I have been visiting this temple from the time it was in its original shape – a small, ancient structure housing the stone idol of Goddess Durga inside a dark chamber with a big lamp providing light inside the sanctum sanctorum. I came to Ranchi for the first time from New Delhi on my promotion in the middle of 1997. My bank colleagues in Ranchi told me about this temple and we started visiting this temple often.
Durga is a warrior goddess, and she is depicted to express her martial skills. Her iconography typically resonates with these attributes, where she rides a lion or a tiger, has between eight and eighteen hands, each holding a weapon to destroy and create. The main attraction is that the idol is having sixteen hands, normally goddess Durga is seen with eight or ten hands.
There are many legends related to this temple. According to some local beliefs, this Solahbhuji Devi Prachin Durga Mandir is in existence since the Mahabharata times. The Pandavas are believed to have prayed here during their period of ‘Agyatvaas’ (secluded exile). It is also believed by many here that Emperor Ashoka (Reigned circa 268 – circa 232 BCE) and his army worshipped and invoked Maa Durga’s blessing for victory at Kalinga War (circa 260 BCE) at this temple while marching en route Kalinga region.
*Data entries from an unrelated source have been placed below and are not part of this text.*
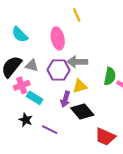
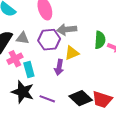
cyan rectangle: (35, 98) -> (29, 69), turned 49
black diamond: (82, 111) -> (81, 98), moved
black star: (26, 120) -> (23, 92), size x1.6

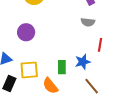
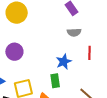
blue star: (83, 62) -> (64, 62), moved

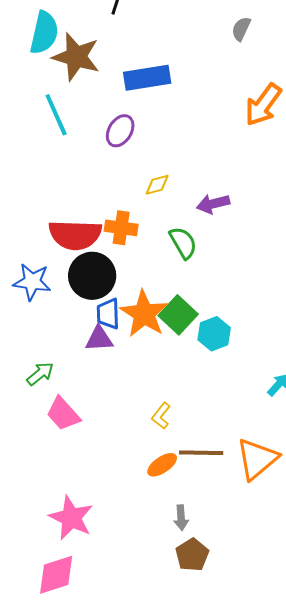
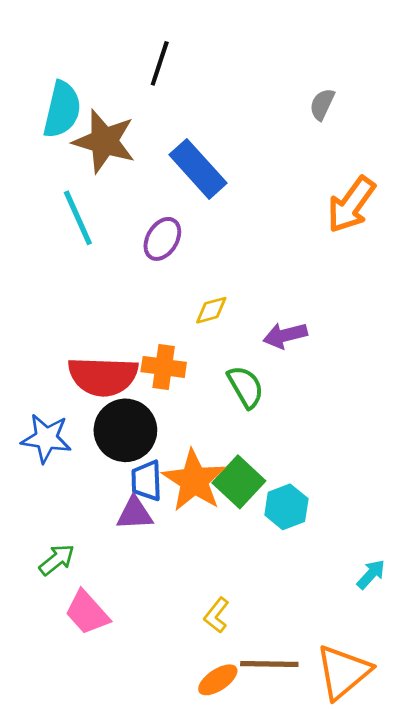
blue rectangle: (147, 78) -> (198, 169), turned 57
The original temple is made up of big stone placed one over another without using any cementing material in between, like many ancient constructions. Inside the sanctum sanctorum, an ancient idol of Goddess Durga with sixteen hands is consecrated along with Lord Shiva. In the Mundari language, the word deori means stone. The idol and the temple both are made of stone.
According to folklore, a king of Tamar, believed to be in the 18th century, once saw a dream. The goddess told him that there was a temple in Deori, where she must be worshipped. Villagers, as directed by the king, cleared a forested patch to find a small temple with a stone statue of Durga. Ever since the deity is worshipped here.
Legend has it that whoever has tried to alter the structure of the temple has had to face the wrath of the gods and suffer consequences. Therefore, new construction is being done from outside keeping the original temple intact.
Alongside the Brahmin priests, there are six tribal priests known as Pahans who worship in this temple and take part in different rituals and prayers. It is, probably, the only temple where the tribal priests are allowed to worship the Goddess along with Brahmin priests. The best thing in this temple is that one can directly worship the Goddess. The priests only assist with ways and mantras and this attracts me to this temple more.
I still find peace in the temple and so I love visiting Deori Mandir. Whenever I am in Ranchi, I try to visit the temple once.
Jai Maa Deori!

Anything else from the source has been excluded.